(THE INPUT begins)
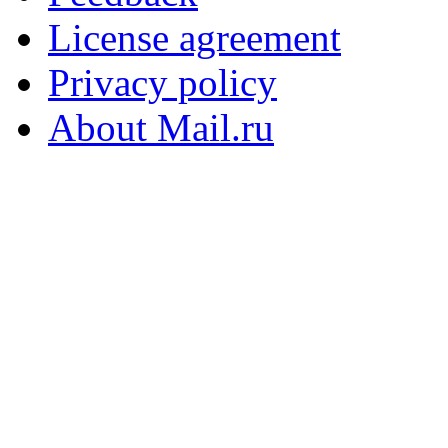
License agreement
Privacy policy
About Mail.ru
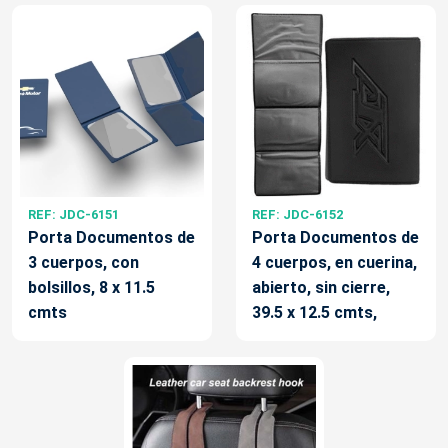
REF: JDC-6151
REF: JDC-6152
Porta Documentos de
Porta Documentos de
3 cuerpos, con
4 cuerpos, en cuerina,
bolsillos, 8 x 11.5
abierto, sin cierre,
cmts
39.5 x 12.5 cmts,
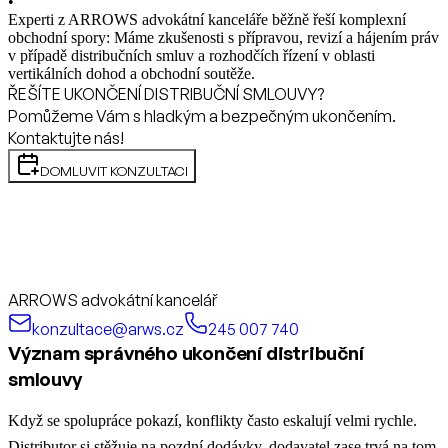
•
Experti z ARROWS advokátní kanceláře běžně řeší komplexní
obchodní spory: Máme zkušenosti s přípravou, revizí a hájením práv
v případě distribučních smluv a rozhodčích řízení v oblasti
vertikálních dohod a obchodní soutěže.
ŘEŠÍTE UKONČENÍ DISTRIBUČNÍ SMLOUVY?
Pomůžeme Vám s hladkým a bezpečným ukončením.
Kontaktujte nás!
DOMLUVIT KONZULTACI
ARROWS advokátní kancelář
konzultace@arws.cz
245 007 740
Význam správného ukončení distribuční
smlouvy
Když se spolupráce pokazí, konflikty často eskalují velmi rychle.
Distributor si stěžuje na pozdní dodávky, dodavatel zase trvá na tom,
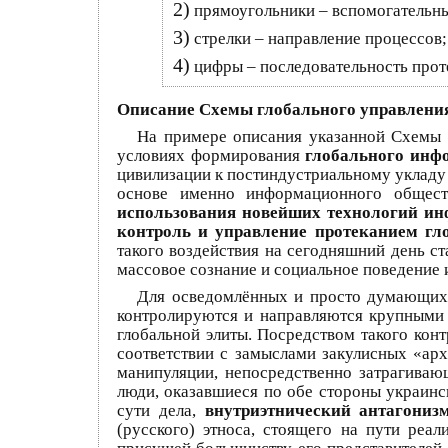
2)
прямоугольники – вспомогательн
3)
стрелки – направление процессов;
4)
цифры – последовательность прот
Описание Схемы глобального управления
На примере описания указанной Схемы 
условиях формирования
глобального инф
цивилизации к постиндустриальному укладу
основе именно информационного общест
использования новейших технологий ин
контроль и управление протеканием гл
такого воздействия на сегодняшний день ст
массовое сознание и социальное поведение и
Для осведомлённых и просто думающих 
контролируются и направляются крупными
глобальной элиты. Посредством такого кон
соответствии с замыслами закулисных «ар
манипуляции, непосредственно затрагиваю
люди, оказавшиеся по обе стороны украинс
сути дела,
внутриэтнический антагони
(русского) этноса, стоящего на пути реал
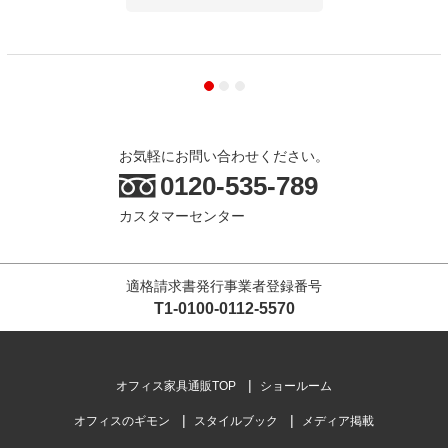
お気軽にお問い合わせください。
0120-535-789
カスタマーセンター
適格請求書発行事業者登録番号
T1-0100-0112-5570
オフィス家具通販TOP
ショールーム
オフィスのギモン
スタイルブック
メディア掲載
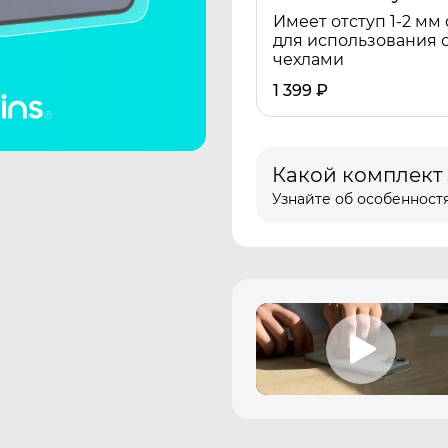
Имеет отступ 1-2 мм 
для использования 
чехлами
1 399
₽
Какой комплект
Узнайте об особенностя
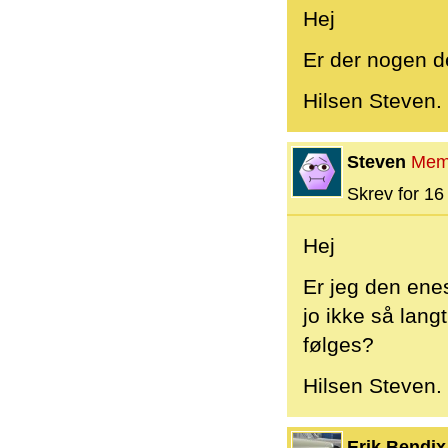
Hej
Er der nogen de
Hilsen Steven.
Steven
Mem
Skrev for 16 
Hej
Er jeg den enes
jo ikke så lang
følges?
Hilsen Steven.
Erik Bendix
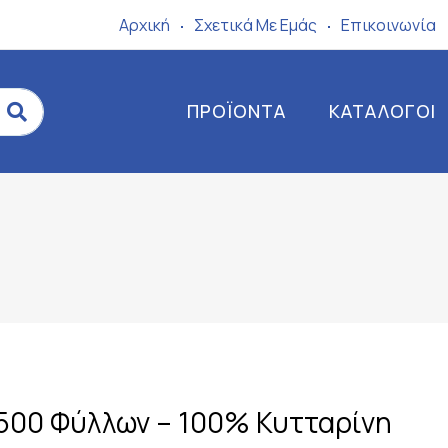
Αρχική
Σχετικά Mε Eμάς
Επικοινωνία
ΠΡΟΪΌΝΤΑ
ΚΑΤΆΛΟΓΟΙ
 500 Φύλλων – 100% Κυτταρίνη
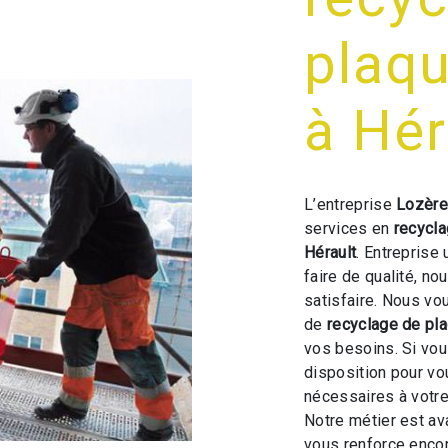
plaqu
à Hér
L’entreprise
Lozère
services en
recycla
Hérault
. Entreprise
faire de qualité, n
satisfaire. Nous vo
de
recyclage de pla
vos besoins. Si vo
disposition pour v
nécessaires à votre
Notre métier est av
vous renforce encor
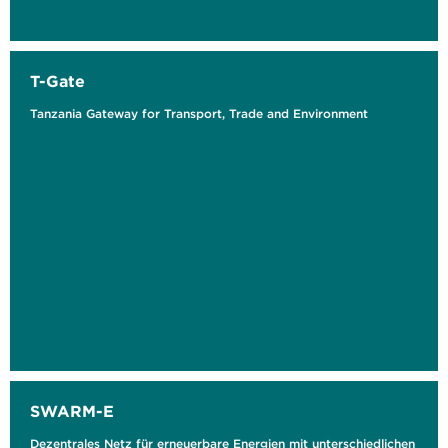
T-Gate
Tanzania Gateway for Transport, Trade and Environment
SWARM-E
Dezentrales Netz für erneuerbare Energien mit unterschiedlichen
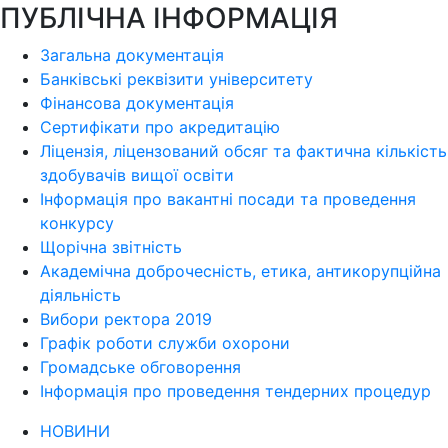
ПУБЛІЧНА ІНФОРМАЦІЯ
Загальна документація
Банківські реквізити університету
Фінансова документація
Сертифікати про акредитацію
Ліцензія, ліцензований обсяг та фактична кількість
здобувачів вищої освіти
Інформація про вакантні посади та проведення
конкурсу
Щорічна звітність
Академічна доброчесність, етика, антикорупційна
діяльність
Вибори ректора 2019
Графік роботи служби охорони
Громадське обговорення
Інформація про проведення тендерних процедур
НОВИНИ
(THE INPUT ends)
- WHAT TO WORK ON: What lines in the listing contain "такого"? Copy them all.

- FINAL ANSWER:
такого воздействия на сегодняшний день ст
глобальной элиты. Посредством такого кон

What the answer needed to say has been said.